Quinones also says that some 70 percent of these heroin addicts started out with prescription pain medications – the same kind of painkillers often prescribed to construction workers who are injured on the job.

According to the Centers for Disease Control, the combination of over-prescription of pain meds, dirty doctors and their pill mills and easy-to-obtain black tar Mexican heroin has resulted in some 100 overdose deaths a day in the United States. In 2016, heroin deaths surpassed gun homicides. And opioid-related deaths of all kinds have surpassed the number of vehicle deaths in the United States as well.


Methamphetamine: productivity’s best friend

Among many blue collar workers, using methamphetamine is the way to get things done.

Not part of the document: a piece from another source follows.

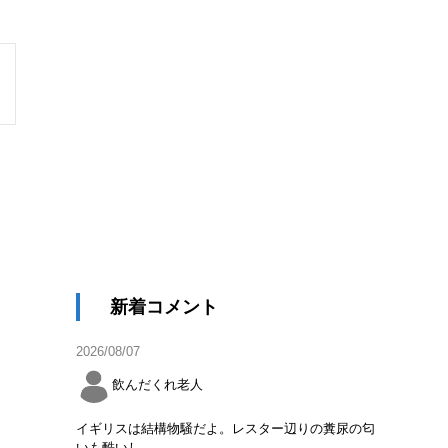
新着コメント
2026/08/07
飲んだくれ老人
イギリスは結構物騒だよ。レスター辺りの糞尿の匂
いも酷いし。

The initial rush from ingesting meth brings increased energy and alertness, an elevated positive mood state and decreased appetite. Compared with other stimulants (e.g., cocaine) the high lasts much longer, ranging from eight to 12 hours. Users can get high in the morning, work like a fiend all day, come home, play with the kids, tune up the car and paint the house before the drug wears off.

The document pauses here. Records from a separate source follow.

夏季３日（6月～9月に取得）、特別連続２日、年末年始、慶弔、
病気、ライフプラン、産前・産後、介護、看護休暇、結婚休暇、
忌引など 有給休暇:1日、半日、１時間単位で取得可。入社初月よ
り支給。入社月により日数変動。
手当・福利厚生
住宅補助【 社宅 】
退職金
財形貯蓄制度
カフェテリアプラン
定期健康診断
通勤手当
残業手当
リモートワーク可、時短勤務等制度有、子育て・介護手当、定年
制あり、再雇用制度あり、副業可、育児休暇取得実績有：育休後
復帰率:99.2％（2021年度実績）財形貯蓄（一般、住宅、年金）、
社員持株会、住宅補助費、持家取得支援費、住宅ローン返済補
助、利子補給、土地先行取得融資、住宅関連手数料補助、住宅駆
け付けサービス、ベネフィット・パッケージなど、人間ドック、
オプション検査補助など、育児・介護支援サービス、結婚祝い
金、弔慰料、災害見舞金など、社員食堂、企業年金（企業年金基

But what goes up, must come down. And with meth, the landing is brutal. Methamphetamine use has been linked to many psychiatric difficulties, such as depression, irritability, insomnia, paranoia and aggressive behaviors.

SAMHSA says that workers in the restaurant, construction, factory, and mining industries, along with white-collar workers and truck drivers fall prey to the allure of boundless energy and alertness that meth brings. According to a joint study compiled by Rural Center for AIDS/STD Prevention, a study of meth users in rural Colorado found that use is particularly prevalent among workers in construction, agriculture, oil production and other occupations that demand long hours and/or tedious tasks.

Anthropologist Jason Pine embedded himself with a group of meth users in Jefferson County, Missouri, over the course of nearly a decade. In a 2013 interview in the New Republic, Pine said: “Many of the people I met began meth on the job – concrete work, roofing, trucking, factory work. It’s a way to make the job easier, to work longer hours and make more money.”



While the main focus of this series is illegal drug use (and marijuana even where it is legal), alcohol abuse creates many of the same problems.

In February last year, New York City-based WABC television uncovered a group of construction workers from four different Manhattan jobsites engaged in heavy lunchtime drinking (four and sometimes five drinks each) on three different occasions – including workers who were tasked with rigging crane loads and operating equipment.

Reaction was swift. The contractor, Gilbane, fired several of the workers. And some in the city government have called for mandatory alcohol testing.

The incident points to a much larger problem, uncovered in SAMHSA’s survey of heavy alcohol use by industry:  mining and construction take the number one and two spots respectively.